We collect stolen and leaked artifacts using multiple techniques and from many sources. We acquire the most actionable data from sources using Human Intelligence (HUMINT) and Applied Research (HUMAN+TECHNOLOGY).
Our team of researchers have been performing this type of tradecraft for years and are among the most capable researchers in this area. Although we also use scanners and automated collection tools, the vast majority of useful data comes from HUMINT and is our primary focus.
How Do We Cleanse The Data?
We collect a massive amount of data on a daily basis. After each digital asset is acquired, it is then put through a rigorous quality-control process to determine its value. This process can be summarized in the following steps:
Parsing is a huge challenge given the massive amounts of different file formats we acquire. We have invested heavily in technology that helps simplify this part of the process. Each of the data sources that goes through this phase is human-verified to ensure fidelity of the information is maintained.
Normalization is another challenging technical aspect of the process. Once the data is parsed, we must classify each of the fields in the correct manner (e.g. Date of birth, first name, password, salt, etc.). This allows us to analyze and enrich the data in later steps. At this point, we can throw away any records that do not contain passwords or high value PII.
We then de-duplicate the data. We compare each record to the billions of assets already in our system. During this step, we end up discarding ~60% of the files we collect as most of them are duplicates from past breaches. This process removes those duplicates so our customers are not inundated with extraneous alerts. Also, when we see that a user has the same credential exposed across different unique sources, we increment the “sighting” field to indicate that the same email/password combination was reused.

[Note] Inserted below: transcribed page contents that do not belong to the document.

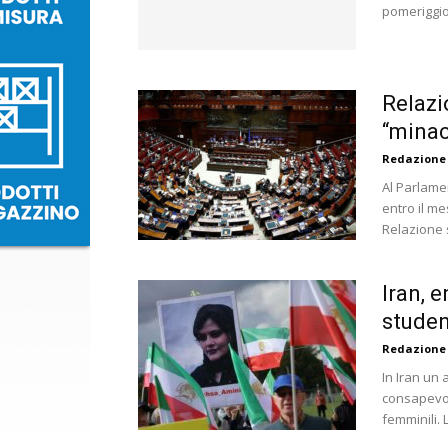
pomeriggio 
Relazi
“minac
Redazione
Al Parlamen
entro il me
Relazione s
Iran, 
studen
Redazione
In Iran un
consapevol
femminili. L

Checking the authenticity of breached data sources is the next important step. We validate every password dump using several techniques to give our customers accurate context to the exposure of their credentials.
The last step for us is to enrich the data so our customers understand how many times these credentials have been seen before, the severity of each individual record, and additional metadata that we can combine from other sources.
What Kind of Data Do We Focus On Collecting?
Since our core business is focused on providing solutions that prevent Account Takeover, we primarily look to acquire leaked or stolen assets in the Underground that contain user credentials (email/username + password) or highly enriched PII.
What Kind of Data Do We NOT Focus On?
We pride ourselves on the fact that our data is actionable and relevant to protecting customer and employee account information. Holding true to that mission, we do not focus on acquiring spam lists (long lists of just email addresses commonly used by spammers) or marketing databases (lists of employee names and email addresses) if they do not contain passwords or useful PII.